**WHAT NEEDS TO BE DONE:** Repeat the records below line by line, exactly, finishing on the line that contains "successo e i naufraghi coinvolti".

Extracted data entries:
=== Section Start ===

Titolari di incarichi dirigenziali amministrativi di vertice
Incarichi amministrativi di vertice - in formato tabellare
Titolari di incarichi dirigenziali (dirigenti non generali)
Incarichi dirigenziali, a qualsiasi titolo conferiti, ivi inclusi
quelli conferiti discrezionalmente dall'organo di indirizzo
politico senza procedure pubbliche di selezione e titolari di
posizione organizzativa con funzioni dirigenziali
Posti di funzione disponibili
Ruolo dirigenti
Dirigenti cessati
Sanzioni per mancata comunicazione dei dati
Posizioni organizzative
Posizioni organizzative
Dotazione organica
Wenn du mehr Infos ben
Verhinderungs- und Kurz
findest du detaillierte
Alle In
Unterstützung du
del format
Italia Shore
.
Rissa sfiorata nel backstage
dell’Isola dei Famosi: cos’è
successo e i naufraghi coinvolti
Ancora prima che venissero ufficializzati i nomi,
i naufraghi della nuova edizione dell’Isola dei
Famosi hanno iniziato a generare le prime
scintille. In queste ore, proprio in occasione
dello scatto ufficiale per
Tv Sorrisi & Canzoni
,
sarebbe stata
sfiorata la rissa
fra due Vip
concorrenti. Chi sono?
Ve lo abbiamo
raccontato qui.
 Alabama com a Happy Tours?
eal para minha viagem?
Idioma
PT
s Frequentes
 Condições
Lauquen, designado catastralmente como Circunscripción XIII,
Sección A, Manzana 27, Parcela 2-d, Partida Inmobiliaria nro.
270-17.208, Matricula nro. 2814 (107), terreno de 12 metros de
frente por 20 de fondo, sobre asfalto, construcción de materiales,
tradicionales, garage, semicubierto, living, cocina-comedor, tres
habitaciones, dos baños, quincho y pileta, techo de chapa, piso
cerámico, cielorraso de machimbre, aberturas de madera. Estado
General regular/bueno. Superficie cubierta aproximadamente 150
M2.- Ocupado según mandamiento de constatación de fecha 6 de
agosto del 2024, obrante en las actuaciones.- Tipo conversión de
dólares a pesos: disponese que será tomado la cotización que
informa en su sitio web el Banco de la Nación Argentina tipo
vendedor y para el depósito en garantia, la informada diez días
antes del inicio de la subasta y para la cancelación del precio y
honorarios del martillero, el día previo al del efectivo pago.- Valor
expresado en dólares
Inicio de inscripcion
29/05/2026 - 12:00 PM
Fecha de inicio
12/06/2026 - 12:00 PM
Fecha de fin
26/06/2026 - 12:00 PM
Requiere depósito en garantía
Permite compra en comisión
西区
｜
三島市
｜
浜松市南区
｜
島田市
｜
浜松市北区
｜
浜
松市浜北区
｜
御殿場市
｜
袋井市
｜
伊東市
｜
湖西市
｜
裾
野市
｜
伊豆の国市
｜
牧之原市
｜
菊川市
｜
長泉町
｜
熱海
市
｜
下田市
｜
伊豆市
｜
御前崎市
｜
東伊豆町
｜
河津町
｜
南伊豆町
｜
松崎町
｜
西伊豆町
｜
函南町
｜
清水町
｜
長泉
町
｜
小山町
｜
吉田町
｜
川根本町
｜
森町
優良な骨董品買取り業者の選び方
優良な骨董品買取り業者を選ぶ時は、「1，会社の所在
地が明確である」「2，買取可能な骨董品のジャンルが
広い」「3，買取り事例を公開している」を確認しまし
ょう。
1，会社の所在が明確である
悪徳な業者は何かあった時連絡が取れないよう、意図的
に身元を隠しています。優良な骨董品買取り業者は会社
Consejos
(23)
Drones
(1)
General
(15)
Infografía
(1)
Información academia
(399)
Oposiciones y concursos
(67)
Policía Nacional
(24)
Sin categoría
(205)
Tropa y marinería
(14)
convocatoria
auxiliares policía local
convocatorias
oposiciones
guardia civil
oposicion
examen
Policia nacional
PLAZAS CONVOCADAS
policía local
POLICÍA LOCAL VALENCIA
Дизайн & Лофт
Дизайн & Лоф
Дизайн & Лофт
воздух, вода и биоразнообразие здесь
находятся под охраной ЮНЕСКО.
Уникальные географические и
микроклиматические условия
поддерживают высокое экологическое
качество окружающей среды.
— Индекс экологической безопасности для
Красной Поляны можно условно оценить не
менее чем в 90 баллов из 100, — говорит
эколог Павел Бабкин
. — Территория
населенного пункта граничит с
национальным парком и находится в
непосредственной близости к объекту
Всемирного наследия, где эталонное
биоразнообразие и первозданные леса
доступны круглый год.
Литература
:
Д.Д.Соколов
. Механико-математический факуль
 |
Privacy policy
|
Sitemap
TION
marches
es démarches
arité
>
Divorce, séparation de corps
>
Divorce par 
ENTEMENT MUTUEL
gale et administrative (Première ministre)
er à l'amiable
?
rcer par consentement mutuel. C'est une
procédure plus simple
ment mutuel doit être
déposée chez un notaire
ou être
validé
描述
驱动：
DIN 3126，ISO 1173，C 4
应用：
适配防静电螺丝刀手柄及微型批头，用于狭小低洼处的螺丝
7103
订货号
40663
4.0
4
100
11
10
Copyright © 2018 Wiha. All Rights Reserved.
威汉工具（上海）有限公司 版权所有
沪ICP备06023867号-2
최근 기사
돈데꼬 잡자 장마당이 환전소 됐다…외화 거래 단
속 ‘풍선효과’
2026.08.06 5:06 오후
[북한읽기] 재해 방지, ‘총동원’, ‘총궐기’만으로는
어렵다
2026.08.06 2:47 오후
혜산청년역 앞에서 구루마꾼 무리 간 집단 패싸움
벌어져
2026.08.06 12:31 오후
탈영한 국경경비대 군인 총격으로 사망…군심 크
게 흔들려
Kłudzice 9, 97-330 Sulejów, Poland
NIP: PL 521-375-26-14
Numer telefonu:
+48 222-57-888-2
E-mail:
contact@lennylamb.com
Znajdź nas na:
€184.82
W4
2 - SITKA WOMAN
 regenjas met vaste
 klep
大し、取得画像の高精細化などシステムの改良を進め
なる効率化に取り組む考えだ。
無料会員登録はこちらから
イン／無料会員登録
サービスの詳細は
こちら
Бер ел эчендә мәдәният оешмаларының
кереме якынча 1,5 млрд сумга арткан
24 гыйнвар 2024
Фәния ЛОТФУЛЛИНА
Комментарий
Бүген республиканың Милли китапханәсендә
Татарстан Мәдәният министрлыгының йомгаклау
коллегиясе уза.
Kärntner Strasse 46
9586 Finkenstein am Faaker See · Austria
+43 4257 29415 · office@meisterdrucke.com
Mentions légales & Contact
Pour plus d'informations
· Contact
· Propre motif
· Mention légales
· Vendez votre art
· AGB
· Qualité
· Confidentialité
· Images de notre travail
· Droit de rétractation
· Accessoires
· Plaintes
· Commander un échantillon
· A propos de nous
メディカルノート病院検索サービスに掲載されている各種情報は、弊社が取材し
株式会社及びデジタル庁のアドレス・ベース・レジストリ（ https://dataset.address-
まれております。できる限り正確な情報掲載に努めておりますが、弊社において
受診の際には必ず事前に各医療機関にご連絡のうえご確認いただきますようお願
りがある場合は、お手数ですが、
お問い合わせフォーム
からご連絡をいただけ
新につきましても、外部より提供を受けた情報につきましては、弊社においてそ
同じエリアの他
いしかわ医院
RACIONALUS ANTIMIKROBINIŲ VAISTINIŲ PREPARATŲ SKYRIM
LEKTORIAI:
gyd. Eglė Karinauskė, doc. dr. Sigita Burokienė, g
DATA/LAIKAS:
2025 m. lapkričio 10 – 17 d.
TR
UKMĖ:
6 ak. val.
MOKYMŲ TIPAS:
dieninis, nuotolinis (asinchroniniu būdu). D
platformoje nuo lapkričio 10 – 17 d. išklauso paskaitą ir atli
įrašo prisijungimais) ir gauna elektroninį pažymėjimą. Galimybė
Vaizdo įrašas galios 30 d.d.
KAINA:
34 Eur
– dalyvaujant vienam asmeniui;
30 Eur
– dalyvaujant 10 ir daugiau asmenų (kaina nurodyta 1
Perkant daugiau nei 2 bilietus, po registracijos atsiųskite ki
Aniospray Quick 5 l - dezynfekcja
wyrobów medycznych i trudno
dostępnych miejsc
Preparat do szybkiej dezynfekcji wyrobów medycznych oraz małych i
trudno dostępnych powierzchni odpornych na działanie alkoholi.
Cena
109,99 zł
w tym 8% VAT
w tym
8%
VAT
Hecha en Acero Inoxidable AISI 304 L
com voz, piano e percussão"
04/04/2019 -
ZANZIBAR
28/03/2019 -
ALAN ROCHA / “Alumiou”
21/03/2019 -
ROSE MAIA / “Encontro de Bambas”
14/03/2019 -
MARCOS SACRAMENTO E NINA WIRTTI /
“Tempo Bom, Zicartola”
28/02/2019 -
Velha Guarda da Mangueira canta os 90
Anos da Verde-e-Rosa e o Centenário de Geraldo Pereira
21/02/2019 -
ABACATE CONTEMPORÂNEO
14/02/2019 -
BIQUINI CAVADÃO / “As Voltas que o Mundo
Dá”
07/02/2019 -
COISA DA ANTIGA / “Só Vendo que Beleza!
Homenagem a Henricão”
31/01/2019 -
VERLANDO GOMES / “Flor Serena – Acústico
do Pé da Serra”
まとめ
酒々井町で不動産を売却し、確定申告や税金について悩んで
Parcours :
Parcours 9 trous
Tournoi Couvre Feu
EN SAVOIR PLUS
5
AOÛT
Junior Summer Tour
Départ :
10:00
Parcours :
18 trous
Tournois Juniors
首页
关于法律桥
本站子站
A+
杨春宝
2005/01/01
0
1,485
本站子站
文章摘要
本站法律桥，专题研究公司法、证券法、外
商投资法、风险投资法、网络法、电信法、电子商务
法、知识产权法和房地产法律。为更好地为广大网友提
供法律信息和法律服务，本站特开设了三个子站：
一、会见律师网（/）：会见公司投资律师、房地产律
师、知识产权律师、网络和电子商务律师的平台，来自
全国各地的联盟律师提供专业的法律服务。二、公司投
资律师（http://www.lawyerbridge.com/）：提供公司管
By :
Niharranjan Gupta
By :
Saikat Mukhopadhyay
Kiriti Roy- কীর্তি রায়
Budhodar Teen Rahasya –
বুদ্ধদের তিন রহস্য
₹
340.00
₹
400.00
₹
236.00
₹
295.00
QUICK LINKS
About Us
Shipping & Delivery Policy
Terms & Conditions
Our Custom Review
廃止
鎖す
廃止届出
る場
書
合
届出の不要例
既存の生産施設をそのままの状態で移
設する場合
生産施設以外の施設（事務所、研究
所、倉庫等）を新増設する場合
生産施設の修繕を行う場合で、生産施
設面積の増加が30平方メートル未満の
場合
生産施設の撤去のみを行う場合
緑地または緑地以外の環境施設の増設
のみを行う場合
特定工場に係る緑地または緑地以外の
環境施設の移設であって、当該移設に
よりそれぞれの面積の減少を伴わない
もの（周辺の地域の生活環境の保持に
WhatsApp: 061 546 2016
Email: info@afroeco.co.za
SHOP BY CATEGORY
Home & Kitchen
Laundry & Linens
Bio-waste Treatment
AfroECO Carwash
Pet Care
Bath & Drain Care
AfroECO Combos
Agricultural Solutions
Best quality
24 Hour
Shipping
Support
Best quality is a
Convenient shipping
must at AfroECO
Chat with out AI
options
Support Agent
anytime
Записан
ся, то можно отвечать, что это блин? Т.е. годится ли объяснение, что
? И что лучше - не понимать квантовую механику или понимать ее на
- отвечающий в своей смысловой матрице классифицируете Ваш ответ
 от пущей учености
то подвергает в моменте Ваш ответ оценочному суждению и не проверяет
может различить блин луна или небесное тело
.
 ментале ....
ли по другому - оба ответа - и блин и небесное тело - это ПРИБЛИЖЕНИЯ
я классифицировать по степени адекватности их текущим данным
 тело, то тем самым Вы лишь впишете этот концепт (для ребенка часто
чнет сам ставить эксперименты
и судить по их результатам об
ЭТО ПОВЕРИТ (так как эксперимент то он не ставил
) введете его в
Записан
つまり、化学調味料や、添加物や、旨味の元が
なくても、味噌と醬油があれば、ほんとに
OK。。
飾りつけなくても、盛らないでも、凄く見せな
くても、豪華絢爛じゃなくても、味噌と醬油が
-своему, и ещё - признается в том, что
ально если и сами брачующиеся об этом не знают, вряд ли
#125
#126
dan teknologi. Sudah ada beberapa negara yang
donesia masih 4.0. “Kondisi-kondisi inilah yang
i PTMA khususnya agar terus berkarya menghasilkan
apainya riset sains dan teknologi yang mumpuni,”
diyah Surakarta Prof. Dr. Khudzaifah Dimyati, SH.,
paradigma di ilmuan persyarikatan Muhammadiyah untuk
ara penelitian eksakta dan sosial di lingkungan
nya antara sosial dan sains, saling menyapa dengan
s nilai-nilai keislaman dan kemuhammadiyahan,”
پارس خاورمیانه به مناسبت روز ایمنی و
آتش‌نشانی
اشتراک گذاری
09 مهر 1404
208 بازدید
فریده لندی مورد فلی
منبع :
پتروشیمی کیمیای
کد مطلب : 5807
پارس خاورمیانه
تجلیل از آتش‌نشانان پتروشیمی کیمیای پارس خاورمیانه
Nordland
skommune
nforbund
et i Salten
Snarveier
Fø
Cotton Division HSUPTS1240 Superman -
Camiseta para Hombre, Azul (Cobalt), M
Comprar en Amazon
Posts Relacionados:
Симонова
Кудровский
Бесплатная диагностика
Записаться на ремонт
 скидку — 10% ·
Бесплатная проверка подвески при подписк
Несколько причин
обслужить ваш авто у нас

=== Section End ===

**RESPONSE AREA:**
Titolari di incarichi dirigenziali amministrativi di vertice
Incarichi amministrativi di vertice - in formato tabellare
Titolari di incarichi dirigenziali (dirigenti non generali)
Incarichi dirigenziali, a qualsiasi titolo conferiti, ivi inclusi
quelli conferiti discrezionalmente dall'organo di indirizzo
politico senza procedure pubbliche di selezione e titolari di
posizione organizzativa con funzioni dirigenziali
Posti di funzione disponibili
Ruolo dirigenti
Dirigenti cessati
Sanzioni per mancata comunicazione dei dati
Posizioni organizzative
Posizioni organizzative
Dotazione organica
Wenn du mehr Infos ben
Verhinderungs- und Kurz
findest du detaillierte
Alle In
Unterstützung du
del format
Italia Shore
.
Rissa sfiorata nel backstage
dell’Isola dei Famosi: cos’è
successo e i naufraghi coinvolti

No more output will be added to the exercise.